Some jurisdictions do not allow certain limitations. In those jurisdictions, our liability is limited to the maximum extent permitted by applicable law.

Total liability for any claim arising from these terms or the site will not exceed the greater of zero dollars or the amount you paid to use the site, which is zero for free use.

Cookie Notice and GDPR Compliance

We may use cookies and similar technologies as described in our Cookies Policy and Privacy Policy. Where GDPR applies, we provide information about legal bases and rights as required.

Links to Third Party Sites

The site may link to third party resources for convenience.
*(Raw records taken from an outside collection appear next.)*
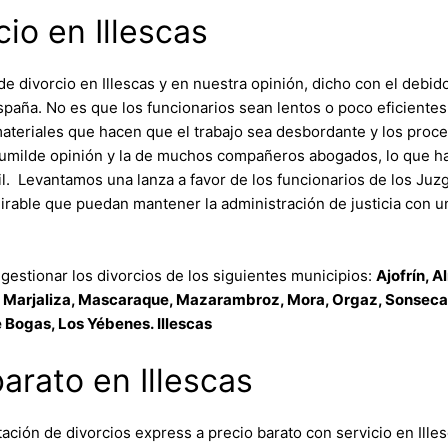
io en Illescas
ivorcio en Illescas y en nuestra opinión, dicho con el debido 
spaña. No es que los funcionarios sean lentos o poco eficientes
ateriales que hacen que el trabajo sea desbordante y los proce
humilde opinión y la de muchos compañeros abogados, lo que hac
il. Levantamos una lanza a favor de los funcionarios de los Juz
irable que puedan mantener la administración de justicia con un
gestionar los divorcios de los siguientes municipios:
Ajofrín, 
arjaliza, Mascaraque, Mazarambroz, Mora, Orgaz, Sonseca, T
e Bogas, Los Yébenes. Illescas
arato en Illescas
ión de divorcios express a precio barato con servicio en Illesca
We do not control third party sites and are not responsible for their content, policies, or practices.

Modifications to the Service

We may modify, suspend, or discontinue features to maintain security, comply with law, or improve the product. We are not obligated to maintain any particular feature indefinitely.

Governing Law

These terms are governed by applicable law without regard to conflict of law principles, except where mandatory consumer protections require otherwise. Courts in competent jurisdictions may hear disputes as permitted by law.

You agree to attempt good faith informal resolution before initiating formal proceedings where reasonable. Nothing in this section limits rights that cannot be limited by contract under governing law.

Contact

Questions about these terms: haithemhamtinee@gmail.com

Cookies Policy

Last updated:

What Are Cookies

Cookies are small text files stored on your device by websites you visit. They help sites remember preferences, keep sessions stable, and support analytics or advertising when enabled. Similar technologies can include local storage, session storage, or pixels that record events.

How We Use Cookies

Side Panels may use cookies to operate core features, measure site performance, and support advertising where implemented. The exact set depends on deployment configuration and third party scripts loaded on the page.

We may also use cookies to reduce repeated consent prompts where law allows, and to remember lightweight UI preferences such as collapsed sections during a session.

Cookie usage should be read together with our Privacy Policy, especially sections describing analytics and advertising vendors.

Types of Cookies We Use

Cookie Name Type Purpose Duration
sidpanels_essential Essential Stores basic UI preferences required for navigation consistency. Up to 12 months
_ga Analytics (Google Analytics) Helps measure page views and engagement patterns in aggregate. Up to 24 months per Google settings
_gid Analytics (Google Analytics) Distinguishes users for short term reporting. Typically 24 hours
IDE Advertising (Google AdSense) Supports ad delivery and measurement where AdSense is enabled. Up to 13 months per Google policies

Actual cookies may vary depending on whether analytics or ads load on a given visit and whether you have consented where required.

Third Party Cookies

Third parties such as Google may set cookies when their scripts run. Those parties process data under their own policies. Review Google Analytics and Google AdSense documentation for additional detail and opt out options.

Third party cookies may persist across sites depending on browser settings and vendor technology. Use browser controls and vendor opt out tools to manage behavior.

We do not control third party databases and cannot guarantee complete deletion of data processed outside our systems.

How to Control Cookies

Google Chrome

Open Settings, choose Privacy and security, then Cookies and other site data. You can block third party cookies, clear browsing data, or manage site specific exceptions.

Mozilla Firefox

Open Settings, choose Privacy and Security, then Cookies and Site Data. You can delete cookies, block trackers, and manage exceptions per site.

Apple Safari

Open Settings, choose Safari, then Privacy and Security. Use Manage Website Data to remove stored data and enable protections against cross site tracking.

Microsoft Edge

Open Settings, choose Cookies and site permissions, then Manage and delete cookies and site data. Configure tracking prevention for stronger defaults.

Cookie Consent

Where required by law, we present consent mechanisms for non essential cookies. You may withdraw consent by adjusting settings or clearing cookies, though some features may degrade.